#### TASK GOAL
Using the data below, copy each line that includes the word "notes".
>>
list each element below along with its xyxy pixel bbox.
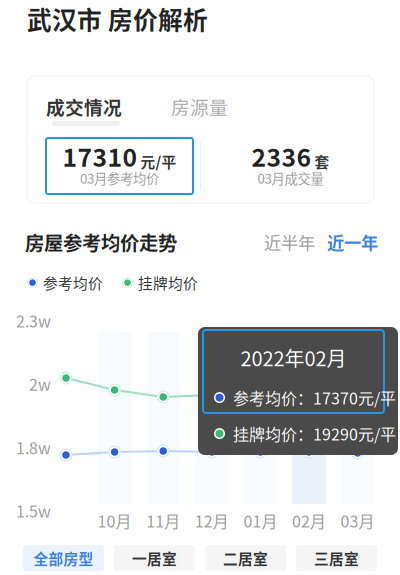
staticText: 近半年 [264, 229, 315, 254]
staticText: 成交情况 [46, 93, 122, 120]
staticText: 03月参考均价 [80, 168, 159, 188]
button[interactable]: 17310 [46, 138, 193, 194]
staticText: 17310 [62, 138, 138, 174]
staticText: 全部房型 [34, 547, 94, 569]
staticText: 套 [314, 151, 330, 172]
button[interactable]: 2336 [217, 138, 364, 194]
staticText: 挂牌均价 [138, 272, 198, 293]
staticText: 武汉市 房价解析 [27, 1, 208, 37]
staticText: 二居室 [223, 547, 268, 569]
staticText: 房源量 [171, 93, 228, 120]
staticText: 近一年 [327, 229, 378, 254]
staticText: 元/平 [140, 151, 176, 172]
staticText: 2336 [252, 138, 312, 174]
button[interactable]: 三居室 [296, 545, 377, 571]
button[interactable]: 二居室 [205, 545, 286, 571]
staticText: 挂牌均价：19290元/平 [233, 422, 396, 445]
button[interactable]: 一居室 [114, 545, 195, 571]
staticText: 2.3w [16, 309, 51, 332]
staticText: 1.8w [16, 436, 51, 459]
staticText: 2w [29, 372, 51, 396]
staticText: 12月 [195, 509, 229, 532]
staticText: 01月 [243, 509, 277, 532]
button[interactable]: 近半年 [264, 229, 315, 254]
button[interactable]: 房源量 [171, 93, 227, 115]
staticText: 1.5w [16, 499, 51, 522]
staticText: 03月成交量 [258, 168, 324, 188]
staticText: 参考均价：17370元/平 [233, 386, 396, 409]
staticText: 11月 [146, 509, 180, 532]
staticText: 三居室 [314, 547, 359, 569]
staticText: 2022年02月 [240, 343, 346, 372]
button[interactable]: 全部房型 [23, 545, 104, 571]
staticText: 房屋参考均价走势 [25, 228, 177, 256]
button[interactable]: 近一年 [327, 229, 378, 254]
staticText: 10月 [98, 509, 132, 532]
staticText: 03月 [341, 509, 375, 532]
staticText: 参考均价 [43, 272, 103, 293]
staticText: 一居室 [132, 547, 177, 569]
staticText: 02月 [292, 509, 326, 532]
button[interactable]: 成交情况 [46, 93, 121, 127]
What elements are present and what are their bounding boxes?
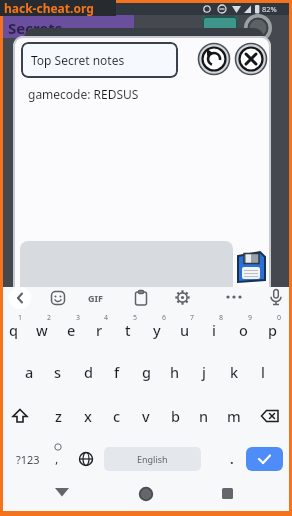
- button[interactable]: [222, 488, 233, 499]
- button[interactable]: p: [258, 310, 286, 350]
- button[interactable]: o: [229, 310, 257, 350]
- staticText: i: [212, 320, 216, 340]
- button[interactable]: f: [103, 352, 131, 392]
- button[interactable]: q: [0, 310, 27, 350]
- button[interactable]: [246, 447, 283, 471]
- staticText: 82%: [262, 4, 277, 14]
- button[interactable]: c: [103, 396, 131, 436]
- staticText: 4: [104, 313, 109, 323]
- staticText: v: [142, 406, 150, 426]
- button[interactable]: z: [44, 396, 72, 436]
- staticText: r: [96, 320, 103, 340]
- staticText: ?123: [16, 452, 40, 467]
- button[interactable]: v: [132, 396, 160, 436]
- staticText: c: [113, 406, 121, 426]
- button[interactable]: w: [28, 310, 56, 350]
- button[interactable]: ,: [47, 439, 69, 475]
- button[interactable]: t: [114, 310, 142, 350]
- staticText: 7: [190, 313, 195, 323]
- staticText: l: [261, 362, 265, 382]
- button[interactable]: h: [161, 352, 189, 392]
- staticText: j: [202, 362, 206, 382]
- button[interactable]: [236, 251, 266, 283]
- staticText: Top Secret notes: [31, 52, 125, 68]
- button[interactable]: [198, 43, 230, 75]
- staticText: y: [153, 320, 161, 340]
- staticText: n: [199, 406, 209, 426]
- button[interactable]: [9, 287, 31, 309]
- staticText: Secrets: [8, 18, 63, 38]
- button[interactable]: e: [57, 310, 85, 350]
- staticText: z: [55, 406, 62, 426]
- button[interactable]: [259, 407, 281, 425]
- staticText: k: [230, 362, 239, 382]
- button[interactable]: [174, 289, 191, 306]
- button[interactable]: r: [85, 310, 113, 350]
- staticText: u: [180, 320, 190, 340]
- staticText: e: [67, 320, 76, 340]
- button[interactable]: [53, 485, 71, 499]
- button[interactable]: u: [171, 310, 199, 350]
- staticText: m: [227, 406, 241, 426]
- button[interactable]: d: [74, 352, 102, 392]
- button[interactable]: [269, 288, 283, 307]
- button[interactable]: [225, 292, 243, 302]
- staticText: h: [170, 362, 180, 382]
- staticText: o: [239, 320, 248, 340]
- staticText: 6: [162, 313, 167, 323]
- button[interactable]: k: [220, 352, 248, 392]
- button[interactable]: GIF: [88, 292, 103, 304]
- button[interactable]: [20, 241, 233, 303]
- staticText: f: [114, 362, 120, 382]
- button[interactable]: s: [44, 352, 72, 392]
- staticText: s: [54, 362, 62, 382]
- button[interactable]: [50, 290, 66, 306]
- button[interactable]: [78, 451, 94, 467]
- button[interactable]: Secrets: [3, 15, 134, 38]
- button[interactable]: i: [200, 310, 228, 350]
- button[interactable]: [10, 406, 30, 426]
- button[interactable]: n: [190, 396, 218, 436]
- staticText: English: [137, 453, 168, 465]
- button[interactable]: [133, 289, 149, 307]
- staticText: 5: [133, 313, 138, 323]
- button[interactable]: Top Secret notes: [21, 42, 178, 78]
- button[interactable]: x: [74, 396, 102, 436]
- staticText: ,: [55, 449, 59, 467]
- staticText: .: [230, 450, 234, 468]
- staticText: 8: [219, 313, 224, 323]
- staticText: b: [171, 406, 180, 426]
- staticText: hack-cheat.org: [4, 0, 94, 16]
- staticText: p: [268, 320, 277, 340]
- staticText: w: [36, 320, 48, 340]
- button[interactable]: ?123: [11, 445, 45, 473]
- staticText: x: [84, 406, 92, 426]
- button[interactable]: English: [104, 447, 201, 471]
- button[interactable]: y: [143, 310, 171, 350]
- staticText: 2: [47, 313, 52, 323]
- staticText: 3: [76, 313, 81, 323]
- button[interactable]: .: [223, 445, 241, 473]
- button[interactable]: [139, 487, 153, 501]
- button[interactable]: a: [15, 352, 43, 392]
- staticText: d: [84, 362, 93, 382]
- staticText: 9: [248, 313, 253, 323]
- staticText: 0: [277, 313, 282, 323]
- staticText: t: [125, 320, 131, 340]
- staticText: g: [142, 362, 151, 382]
- staticText: gamecode: REDSUS: [28, 86, 139, 102]
- staticText: q: [9, 320, 18, 340]
- button[interactable]: m: [220, 396, 248, 436]
- button[interactable]: j: [190, 352, 218, 392]
- staticText: a: [25, 362, 34, 382]
- button[interactable]: [235, 43, 267, 75]
- staticText: 1: [18, 313, 23, 323]
- button[interactable]: g: [132, 352, 160, 392]
- button[interactable]: b: [161, 396, 189, 436]
- button[interactable]: l: [249, 352, 277, 392]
<<
#### ANSWER FOR THIS EXERCISE
- staticText: Top Secret notes: [31, 52, 125, 68]
- button[interactable]: Top Secret notes: [21, 42, 178, 78]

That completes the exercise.